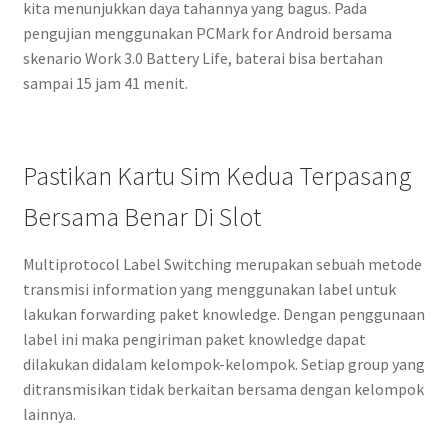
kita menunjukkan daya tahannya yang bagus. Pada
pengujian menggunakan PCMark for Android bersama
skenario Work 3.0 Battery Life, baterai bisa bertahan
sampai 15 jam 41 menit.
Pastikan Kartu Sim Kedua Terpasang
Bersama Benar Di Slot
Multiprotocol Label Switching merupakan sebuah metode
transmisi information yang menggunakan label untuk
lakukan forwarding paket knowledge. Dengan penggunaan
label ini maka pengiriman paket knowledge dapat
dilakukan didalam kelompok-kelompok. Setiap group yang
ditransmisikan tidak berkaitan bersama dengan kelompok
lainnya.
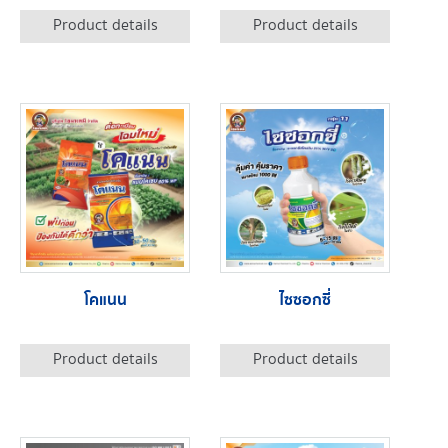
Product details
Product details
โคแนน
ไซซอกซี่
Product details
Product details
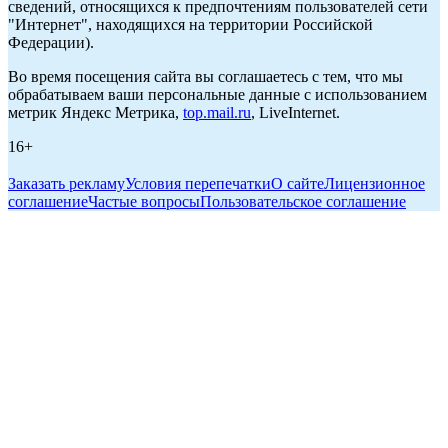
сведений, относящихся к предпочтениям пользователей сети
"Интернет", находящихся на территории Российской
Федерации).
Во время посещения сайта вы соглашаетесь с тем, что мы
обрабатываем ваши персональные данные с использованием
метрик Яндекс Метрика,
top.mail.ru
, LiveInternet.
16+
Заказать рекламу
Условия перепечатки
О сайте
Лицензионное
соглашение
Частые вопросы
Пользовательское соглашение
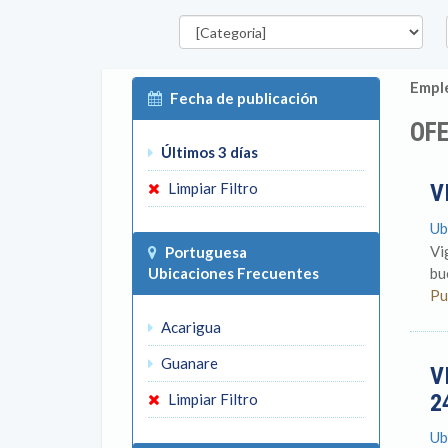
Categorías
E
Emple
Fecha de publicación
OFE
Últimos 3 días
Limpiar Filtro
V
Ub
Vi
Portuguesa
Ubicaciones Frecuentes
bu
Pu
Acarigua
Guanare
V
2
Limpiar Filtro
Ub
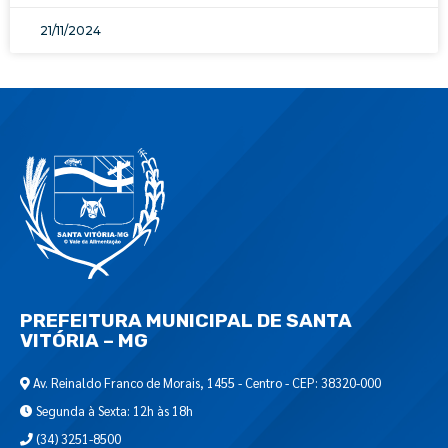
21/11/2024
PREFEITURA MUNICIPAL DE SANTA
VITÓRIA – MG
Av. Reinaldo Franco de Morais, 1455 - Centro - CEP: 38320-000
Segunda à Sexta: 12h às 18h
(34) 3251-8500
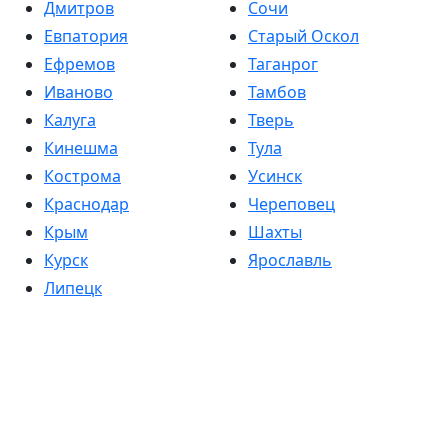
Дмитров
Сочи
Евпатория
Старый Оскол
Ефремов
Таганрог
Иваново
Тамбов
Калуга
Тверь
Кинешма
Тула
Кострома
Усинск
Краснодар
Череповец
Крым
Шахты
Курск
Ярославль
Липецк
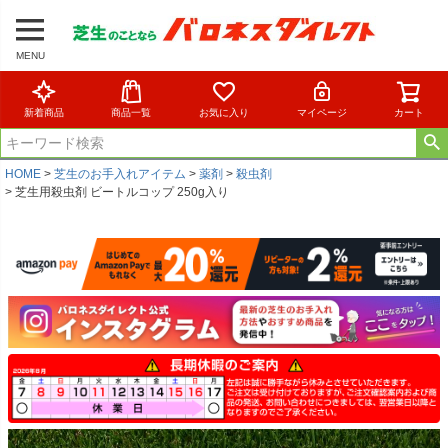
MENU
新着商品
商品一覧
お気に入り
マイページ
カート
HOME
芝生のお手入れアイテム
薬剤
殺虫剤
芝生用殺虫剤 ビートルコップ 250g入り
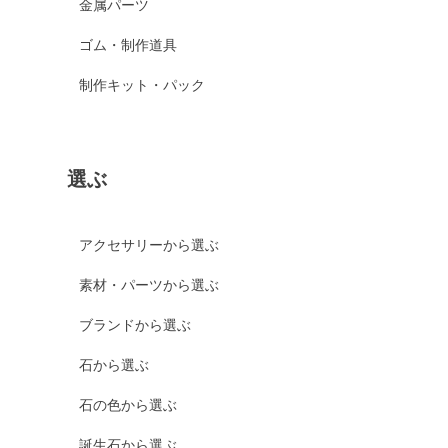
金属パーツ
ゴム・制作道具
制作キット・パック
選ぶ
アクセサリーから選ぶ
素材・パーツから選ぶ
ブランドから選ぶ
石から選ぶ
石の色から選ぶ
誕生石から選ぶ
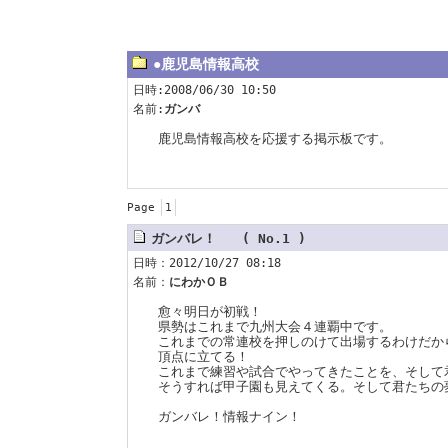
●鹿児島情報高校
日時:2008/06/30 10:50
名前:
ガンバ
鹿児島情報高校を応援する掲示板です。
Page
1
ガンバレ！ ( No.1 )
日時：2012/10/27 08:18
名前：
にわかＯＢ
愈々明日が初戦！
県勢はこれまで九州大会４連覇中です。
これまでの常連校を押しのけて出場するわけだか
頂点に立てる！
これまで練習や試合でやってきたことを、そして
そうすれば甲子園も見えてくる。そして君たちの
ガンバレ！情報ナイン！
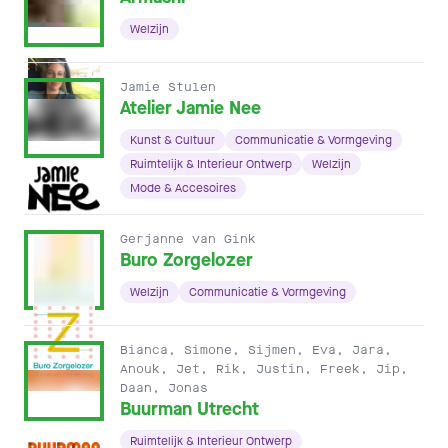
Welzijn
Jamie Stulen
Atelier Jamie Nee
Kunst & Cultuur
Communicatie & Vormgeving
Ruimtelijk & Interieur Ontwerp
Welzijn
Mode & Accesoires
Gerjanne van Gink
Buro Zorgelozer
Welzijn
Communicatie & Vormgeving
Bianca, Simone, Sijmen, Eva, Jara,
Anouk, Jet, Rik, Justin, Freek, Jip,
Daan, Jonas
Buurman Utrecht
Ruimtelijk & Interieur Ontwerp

------

== What the exercise asks ==
Send back, unchanged, every line of the records from the one with "Gerjanne van Gink" through the last.

== Task answer ==
Gerjanne van Gink
Buro Zorgelozer
Welzijn
Communicatie & Vormgeving
Bianca, Simone, Sijmen, Eva, Jara,
Anouk, Jet, Rik, Justin, Freek, Jip,
Daan, Jonas
Buurman Utrecht
Ruimtelijk & Interieur Ontwerp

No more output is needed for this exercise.